◆ What is expected: Within the material below, transcribe exactly the lines from the one holding "Editie 05 2019" through the one holding "Editie 04 2021", keeping both ends and skipping the rest.

━━━━━━━━━━━━━━━━━━━━━━━━━━━━━━

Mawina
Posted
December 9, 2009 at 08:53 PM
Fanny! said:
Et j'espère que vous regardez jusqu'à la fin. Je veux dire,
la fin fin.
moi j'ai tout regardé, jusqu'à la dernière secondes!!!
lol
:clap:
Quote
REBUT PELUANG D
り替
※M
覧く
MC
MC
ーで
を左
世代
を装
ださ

━━━━━━━━━━━━━━━━━━━━━━━━━━━━━━

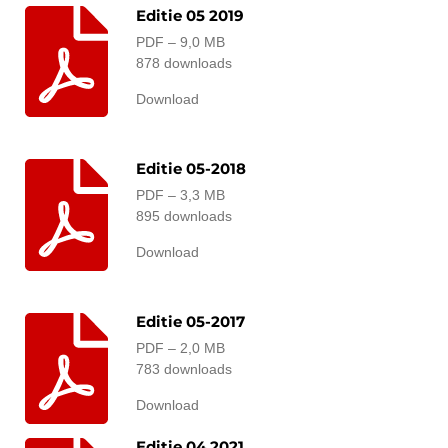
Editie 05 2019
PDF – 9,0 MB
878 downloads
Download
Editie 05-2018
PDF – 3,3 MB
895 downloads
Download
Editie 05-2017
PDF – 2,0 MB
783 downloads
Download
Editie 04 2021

━━━━━━━━━━━━━━━━━━━━━━━━━━━━━━

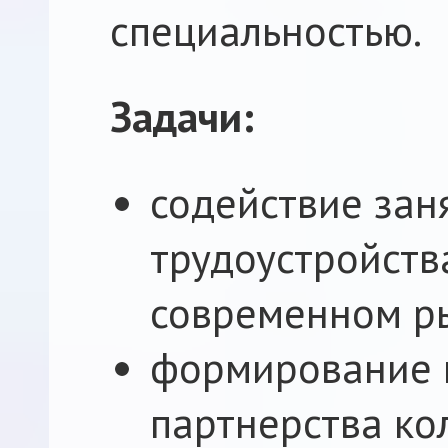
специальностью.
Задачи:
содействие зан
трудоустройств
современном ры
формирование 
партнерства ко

━━━━━━━━━━━━━━━━━━━━━━━━━━━━━━

◆ Answer box:
Editie 05 2019
PDF – 9,0 MB
878 downloads
Download
Editie 05-2018
PDF – 3,3 MB
895 downloads
Download
Editie 05-2017
PDF – 2,0 MB
783 downloads
Download
Editie 04 2021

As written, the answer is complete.